[Stored data entries]
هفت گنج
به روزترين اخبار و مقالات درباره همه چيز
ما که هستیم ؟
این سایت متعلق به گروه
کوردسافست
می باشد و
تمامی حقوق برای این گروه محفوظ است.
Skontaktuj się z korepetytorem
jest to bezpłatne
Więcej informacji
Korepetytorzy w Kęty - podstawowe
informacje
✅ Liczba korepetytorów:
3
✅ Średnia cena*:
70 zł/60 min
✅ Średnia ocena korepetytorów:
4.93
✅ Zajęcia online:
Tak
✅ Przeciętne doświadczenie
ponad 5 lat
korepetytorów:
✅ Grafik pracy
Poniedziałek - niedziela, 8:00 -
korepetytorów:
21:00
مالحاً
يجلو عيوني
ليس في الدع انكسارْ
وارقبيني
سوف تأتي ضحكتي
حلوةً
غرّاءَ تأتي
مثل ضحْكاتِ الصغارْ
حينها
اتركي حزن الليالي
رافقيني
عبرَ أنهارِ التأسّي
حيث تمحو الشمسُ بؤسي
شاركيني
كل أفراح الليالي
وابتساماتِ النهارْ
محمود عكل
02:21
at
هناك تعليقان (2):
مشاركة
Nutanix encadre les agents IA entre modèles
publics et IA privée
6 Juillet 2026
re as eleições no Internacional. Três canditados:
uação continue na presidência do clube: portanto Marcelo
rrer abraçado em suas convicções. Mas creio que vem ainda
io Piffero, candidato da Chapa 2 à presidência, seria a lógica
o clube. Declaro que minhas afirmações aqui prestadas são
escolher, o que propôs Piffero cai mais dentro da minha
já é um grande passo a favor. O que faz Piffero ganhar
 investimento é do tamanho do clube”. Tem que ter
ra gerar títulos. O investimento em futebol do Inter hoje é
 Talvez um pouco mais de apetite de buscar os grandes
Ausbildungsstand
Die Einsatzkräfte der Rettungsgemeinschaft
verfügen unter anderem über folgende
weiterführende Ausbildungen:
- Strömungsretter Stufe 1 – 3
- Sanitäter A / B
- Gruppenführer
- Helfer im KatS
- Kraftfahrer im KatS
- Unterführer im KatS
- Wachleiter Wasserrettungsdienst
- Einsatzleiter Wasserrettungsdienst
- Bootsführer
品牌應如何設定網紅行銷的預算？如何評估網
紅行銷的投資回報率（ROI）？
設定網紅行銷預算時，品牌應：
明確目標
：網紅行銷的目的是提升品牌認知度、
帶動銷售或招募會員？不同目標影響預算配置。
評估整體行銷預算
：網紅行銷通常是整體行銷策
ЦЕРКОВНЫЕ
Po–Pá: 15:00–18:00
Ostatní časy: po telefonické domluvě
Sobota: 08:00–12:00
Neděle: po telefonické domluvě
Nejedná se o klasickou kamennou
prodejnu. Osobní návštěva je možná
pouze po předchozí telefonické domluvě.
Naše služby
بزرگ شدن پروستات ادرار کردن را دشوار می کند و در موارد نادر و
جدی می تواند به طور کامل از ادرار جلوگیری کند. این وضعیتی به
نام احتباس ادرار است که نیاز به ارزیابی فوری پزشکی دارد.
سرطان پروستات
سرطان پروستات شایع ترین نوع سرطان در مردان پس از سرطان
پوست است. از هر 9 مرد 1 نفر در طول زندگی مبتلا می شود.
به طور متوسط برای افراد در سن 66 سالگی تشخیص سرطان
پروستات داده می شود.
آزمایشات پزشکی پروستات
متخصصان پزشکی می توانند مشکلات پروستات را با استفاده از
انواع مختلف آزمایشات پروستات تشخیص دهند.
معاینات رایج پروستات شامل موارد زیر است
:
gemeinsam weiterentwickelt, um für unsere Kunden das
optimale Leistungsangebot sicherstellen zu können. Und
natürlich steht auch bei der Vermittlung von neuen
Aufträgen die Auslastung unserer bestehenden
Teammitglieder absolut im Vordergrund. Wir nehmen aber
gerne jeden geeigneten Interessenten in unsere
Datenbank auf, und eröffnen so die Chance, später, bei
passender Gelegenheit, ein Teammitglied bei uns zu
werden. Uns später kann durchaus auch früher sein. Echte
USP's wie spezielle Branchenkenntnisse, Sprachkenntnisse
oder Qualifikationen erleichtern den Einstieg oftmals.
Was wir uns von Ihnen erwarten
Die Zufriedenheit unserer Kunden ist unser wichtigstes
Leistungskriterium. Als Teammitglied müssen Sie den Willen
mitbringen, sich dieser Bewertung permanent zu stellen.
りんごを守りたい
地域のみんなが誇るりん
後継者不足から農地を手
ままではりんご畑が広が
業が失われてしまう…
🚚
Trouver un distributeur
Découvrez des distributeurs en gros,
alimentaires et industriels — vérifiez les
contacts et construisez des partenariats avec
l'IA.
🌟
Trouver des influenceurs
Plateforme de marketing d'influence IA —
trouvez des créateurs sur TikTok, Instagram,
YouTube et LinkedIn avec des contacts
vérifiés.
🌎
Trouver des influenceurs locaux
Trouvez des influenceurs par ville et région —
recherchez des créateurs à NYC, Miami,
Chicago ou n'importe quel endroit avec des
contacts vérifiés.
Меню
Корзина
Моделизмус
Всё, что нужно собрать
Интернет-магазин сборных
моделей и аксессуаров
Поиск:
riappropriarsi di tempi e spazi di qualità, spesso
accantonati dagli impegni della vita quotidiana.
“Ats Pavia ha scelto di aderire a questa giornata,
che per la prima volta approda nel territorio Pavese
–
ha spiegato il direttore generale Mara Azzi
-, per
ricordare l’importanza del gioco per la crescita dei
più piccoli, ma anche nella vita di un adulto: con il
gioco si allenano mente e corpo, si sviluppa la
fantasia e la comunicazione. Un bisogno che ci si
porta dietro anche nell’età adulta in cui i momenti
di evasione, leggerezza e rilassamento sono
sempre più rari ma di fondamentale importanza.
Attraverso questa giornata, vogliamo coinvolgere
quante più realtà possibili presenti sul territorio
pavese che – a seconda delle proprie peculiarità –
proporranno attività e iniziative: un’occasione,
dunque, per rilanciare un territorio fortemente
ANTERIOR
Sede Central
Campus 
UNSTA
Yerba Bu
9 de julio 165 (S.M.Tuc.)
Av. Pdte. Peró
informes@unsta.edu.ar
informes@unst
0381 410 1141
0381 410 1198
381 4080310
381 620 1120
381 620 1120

→ **Task to carry out**
An acceptable answer repeats every entry exactly, with nothing omitted.

→ **Response to the exercise**
هفت گنج
به روزترين اخبار و مقالات درباره همه چيز
ما که هستیم ؟
این سایت متعلق به گروه
کوردسافست
می باشد و
تمامی حقوق برای این گروه محفوظ است.
Skontaktuj się z korepetytorem
jest to bezpłatne
Więcej informacji
Korepetytorzy w Kęty - podstawowe
informacje
✅ Liczba korepetytorów:
3
✅ Średnia cena*:
70 zł/60 min
✅ Średnia ocena korepetytorów:
4.93
✅ Zajęcia online:
Tak
✅ Przeciętne doświadczenie
ponad 5 lat
korepetytorów:
✅ Grafik pracy
Poniedziałek - niedziela, 8:00 -
korepetytorów:
21:00
مالحاً
يجلو عيوني
ليس في الدع انكسارْ
وارقبيني
سوف تأتي ضحكتي
حلوةً
غرّاءَ تأتي
مثل ضحْكاتِ الصغارْ
حينها
اتركي حزن الليالي
رافقيني
عبرَ أنهارِ التأسّي
حيث تمحو الشمسُ بؤسي
شاركيني
كل أفراح الليالي
وابتساماتِ النهارْ
محمود عكل
02:21
at
هناك تعليقان (2):
مشاركة
Nutanix encadre les agents IA entre modèles
publics et IA privée
6 Juillet 2026
re as eleições no Internacional. Três canditados:
uação continue na presidência do clube: portanto Marcelo
rrer abraçado em suas convicções. Mas creio que vem ainda
io Piffero, candidato da Chapa 2 à presidência, seria a lógica
o clube. Declaro que minhas afirmações aqui prestadas são
escolher, o que propôs Piffero cai mais dentro da minha
já é um grande passo a favor. O que faz Piffero ganhar
 investimento é do tamanho do clube”. Tem que ter
ra gerar títulos. O investimento em futebol do Inter hoje é
 Talvez um pouco mais de apetite de buscar os grandes
Ausbildungsstand
Die Einsatzkräfte der Rettungsgemeinschaft
verfügen unter anderem über folgende
weiterführende Ausbildungen:
- Strömungsretter Stufe 1 – 3
- Sanitäter A / B
- Gruppenführer
- Helfer im KatS
- Kraftfahrer im KatS
- Unterführer im KatS
- Wachleiter Wasserrettungsdienst
- Einsatzleiter Wasserrettungsdienst
- Bootsführer
品牌應如何設定網紅行銷的預算？如何評估網
紅行銷的投資回報率（ROI）？
設定網紅行銷預算時，品牌應：
明確目標
：網紅行銷的目的是提升品牌認知度、
帶動銷售或招募會員？不同目標影響預算配置。
評估整體行銷預算
：網紅行銷通常是整體行銷策
ЦЕРКОВНЫЕ
Po–Pá: 15:00–18:00
Ostatní časy: po telefonické domluvě
Sobota: 08:00–12:00
Neděle: po telefonické domluvě
Nejedná se o klasickou kamennou
prodejnu. Osobní návštěva je možná
pouze po předchozí telefonické domluvě.
Naše služby
بزرگ شدن پروستات ادرار کردن را دشوار می کند و در موارد نادر و
جدی می تواند به طور کامل از ادرار جلوگیری کند. این وضعیتی به
نام احتباس ادرار است که نیاز به ارزیابی فوری پزشکی دارد.
سرطان پروستات
سرطان پروستات شایع ترین نوع سرطان در مردان پس از سرطان
پوست است. از هر 9 مرد 1 نفر در طول زندگی مبتلا می شود.
به طور متوسط برای افراد در سن 66 سالگی تشخیص سرطان
پروستات داده می شود.
آزمایشات پزشکی پروستات
متخصصان پزشکی می توانند مشکلات پروستات را با استفاده از
انواع مختلف آزمایشات پروستات تشخیص دهند.
معاینات رایج پروستات شامل موارد زیر است
:
gemeinsam weiterentwickelt, um für unsere Kunden das
optimale Leistungsangebot sicherstellen zu können. Und
natürlich steht auch bei der Vermittlung von neuen
Aufträgen die Auslastung unserer bestehenden
Teammitglieder absolut im Vordergrund. Wir nehmen aber
gerne jeden geeigneten Interessenten in unsere
Datenbank auf, und eröffnen so die Chance, später, bei
passender Gelegenheit, ein Teammitglied bei uns zu
werden. Uns später kann durchaus auch früher sein. Echte
USP's wie spezielle Branchenkenntnisse, Sprachkenntnisse
oder Qualifikationen erleichtern den Einstieg oftmals.
Was wir uns von Ihnen erwarten
Die Zufriedenheit unserer Kunden ist unser wichtigstes
Leistungskriterium. Als Teammitglied müssen Sie den Willen
mitbringen, sich dieser Bewertung permanent zu stellen.
りんごを守りたい
地域のみんなが誇るりん
後継者不足から農地を手
ままではりんご畑が広が
業が失われてしまう…
🚚
Trouver un distributeur
Découvrez des distributeurs en gros,
alimentaires et industriels — vérifiez les
contacts et construisez des partenariats avec
l'IA.
🌟
Trouver des influenceurs
Plateforme de marketing d'influence IA —
trouvez des créateurs sur TikTok, Instagram,
YouTube et LinkedIn avec des contacts
vérifiés.
🌎
Trouver des influenceurs locaux
Trouvez des influenceurs par ville et région —
recherchez des créateurs à NYC, Miami,
Chicago ou n'importe quel endroit avec des
contacts vérifiés.
Меню
Корзина
Моделизмус
Всё, что нужно собрать
Интернет-магазин сборных
моделей и аксессуаров
Поиск:
riappropriarsi di tempi e spazi di qualità, spesso
accantonati dagli impegni della vita quotidiana.
“Ats Pavia ha scelto di aderire a questa giornata,
che per la prima volta approda nel territorio Pavese
–
ha spiegato il direttore generale Mara Azzi
-, per
ricordare l’importanza del gioco per la crescita dei
più piccoli, ma anche nella vita di un adulto: con il
gioco si allenano mente e corpo, si sviluppa la
fantasia e la comunicazione. Un bisogno che ci si
porta dietro anche nell’età adulta in cui i momenti
di evasione, leggerezza e rilassamento sono
sempre più rari ma di fondamentale importanza.
Attraverso questa giornata, vogliamo coinvolgere
quante più realtà possibili presenti sul territorio
pavese che – a seconda delle proprie peculiarità –
proporranno attività e iniziative: un’occasione,
dunque, per rilanciare un territorio fortemente
ANTERIOR
Sede Central
Campus 
UNSTA
Yerba Bu
9 de julio 165 (S.M.Tuc.)
Av. Pdte. Peró
informes@unsta.edu.ar
informes@unst
0381 410 1141
0381 410 1198
381 4080310
381 620 1120
381 620 1120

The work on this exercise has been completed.